Of course, the Swiss soldier’s life was a world away from his British, French and German counterparts, who, in part, spent Christmas in the trenches, listening, as one letter from the Belgian Front quoted in the exhibition says, “to the cries of the wounded, the whistling of the bullets and the exploding of grenades – a terrible Christmas music”.
Tri-national Christmas truce
Sometimes, however, soldiers took the Yuletide initiative themselves. The Christmas Truce of 1914,External link in which German and British soldiers climbed out of their trenches, sung carols like “Silent Night” and played football on No Man’s Land, is well known.
Perhaps less famous is the get together of Swiss, German and French soldiers on Christmas Eve 1916. This took place at Largzipfel, an outpost of the Swiss border in the Jura, where soldiers were stationed so close that they could hear each other coughing on the other side of the barbed wire.
The table was laid with “special foods” and decked out with candles, according to an account of the event.
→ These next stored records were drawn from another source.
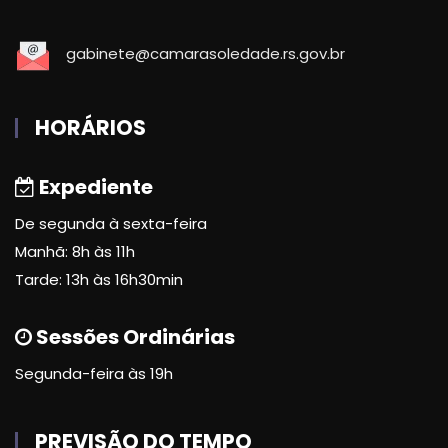
gabinete@camarasoledade.rs.gov.br
HORÁRIOS
Expediente
De segunda à sexta-feira
Manhã: 8h às 11h
Tarde: 13h às 16h30min
Sessões Ordinárias
Segunda-feira às 19h
PREVISÃO DO TEMPO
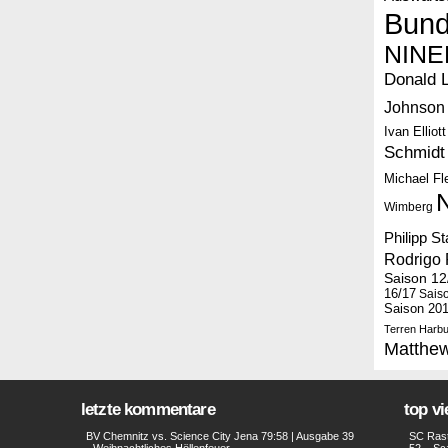
Bund
NINE
Donald 
Johnson
Ivan Elliott
Schmidt
Michael F
Wimberg
Philipp S
Rodrigo 
Saison 12
16/17
Sais
Saison 20
Terren Harbu
Matthe
letzte kommentare
top v
BV Chemnitz vs. Science City Jena 79:58 | Ausgabe 39
SC Rast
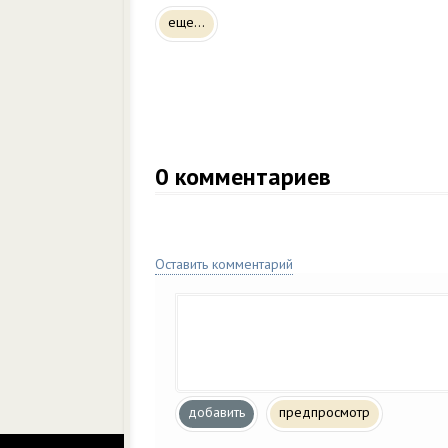
еще...
0
комментариев
Оставить комментарий
добавить
предпросмотр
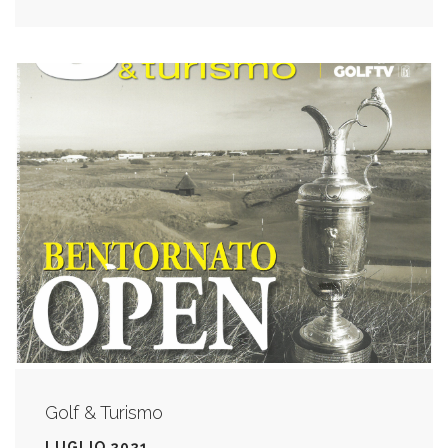
Golf & Turismo
LUGLIO 2021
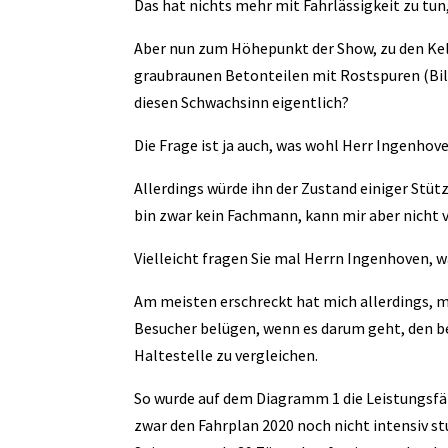
Das hat nichts mehr mit Fahrlässigkeit zu tun, 
Aber nun zum Höhepunkt der Show, zu den Kel
graubraunen Betonteilen mit Rostspuren (Bil
diesen Schwachsinn eigentlich?
Die Frage ist ja auch, was wohl Herr Ingenhov
Allerdings würde ihn der Zustand einiger Stüt
bin zwar kein Fachmann, kann mir aber nicht v
Vielleicht fragen Sie mal Herrn Ingenhoven, w
Am meisten erschreckt hat mich allerdings, mi
Besucher belügen, wenn es darum geht, den 
Haltestelle zu vergleichen.
So wurde auf dem Diagramm 1 die Leistungsfä
zwar den Fahrplan 2020 noch nicht intensiv st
“There were between 20 and 30 men, who managed to do what the politicians in their countries only managed to do several years later, that is, sit peacefully around a table,” it continues.
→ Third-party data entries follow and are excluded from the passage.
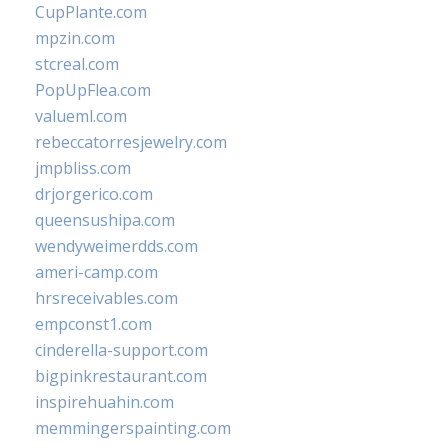
CupPlante.com
mpzin.com
stcreal.com
PopUpFlea.com
valueml.com
rebeccatorresjewelry.com
jmpbliss.com
drjorgerico.com
queensushipa.com
wendyweimerdds.com
ameri-camp.com
hrsreceivables.com
empconst1.com
cinderella-support.com
bigpinkrestaurant.com
inspirehuahin.com
memmingerspainting.com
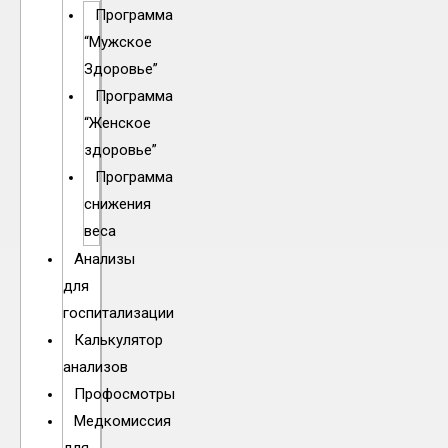
Программа
“Мужское
Здоровье”
Программа
“Женское
здоровье”
Программа
снижения
веса
Анализы
для
госпитализации
Калькулятор
анализов
Профосмотры
Медкомиссия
However, their military superiors were less than pleased by the party. The German and French soldiers were posted elsewhere shortly afterwards, because, as Wunderlin puts it, “if you have looked someone in the eye, you won’t be able to shoot them”.
The home front
Back at home, the soldiers’ families were also doing the best they could under the circumstances. Gift boxes of goodies and laundry were sent to loved ones.
But as the war continued, people had less to send. By 1915 rationing had been introduced in Germany, becoming particularly severe a year later. Switzerland suffered shortages too, such as for meat, from March 1917.
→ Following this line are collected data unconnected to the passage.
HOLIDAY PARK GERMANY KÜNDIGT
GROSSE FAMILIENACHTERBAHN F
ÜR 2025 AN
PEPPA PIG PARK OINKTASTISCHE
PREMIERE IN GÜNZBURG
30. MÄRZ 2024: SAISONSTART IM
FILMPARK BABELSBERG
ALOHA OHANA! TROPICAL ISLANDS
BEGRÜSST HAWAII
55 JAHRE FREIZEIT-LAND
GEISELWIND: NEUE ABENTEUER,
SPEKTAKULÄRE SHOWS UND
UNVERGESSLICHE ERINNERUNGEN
Away from the borders, civilians were nevertheless determined to celebrate Christmas. Preserved fruit and vegetables were brought out. Houses were decorated, sometimes even on a war theme, as the Zeppelin baubles on a German fake Christmas tree on display at the exhibition attest.
War also made its way into children’s toy boxes. For example, the German-made Eureka children’s pistols and guns also appeared in Swiss toy catalogues during Christmas 1914.
Some things don’t change, says Wunderlin. “If you go into any toy shop today you still see things which could be considered violent or war games, even if they are called other things,” he pointed out.
There are many moving aspects to the exhibition, from the poignant letter from a French soldier yearning for the “happy pre-war Christmases” instead of the “sad Christmas” from his invalid bed, to the home-knitted socks and small trinkets sent by families to their loved ones guarding the Swiss borders.
People showed fortitude and inventiveness, said Wunderlin. “But what particularly comes out is how people reached out for warmth and human contact, so important in this time of crisis,” he said.
Field post
The military mail service was a great boost to morale, delivering not only postcards and letters, but also packets of washing and boxes of goodies. Between 1914-1918 there were more than 192 million deliveries in Switzerland via field post. In comparison: the German service recorded 28.7 billion deliveries of all kinds during the same time. All were subject to censorship.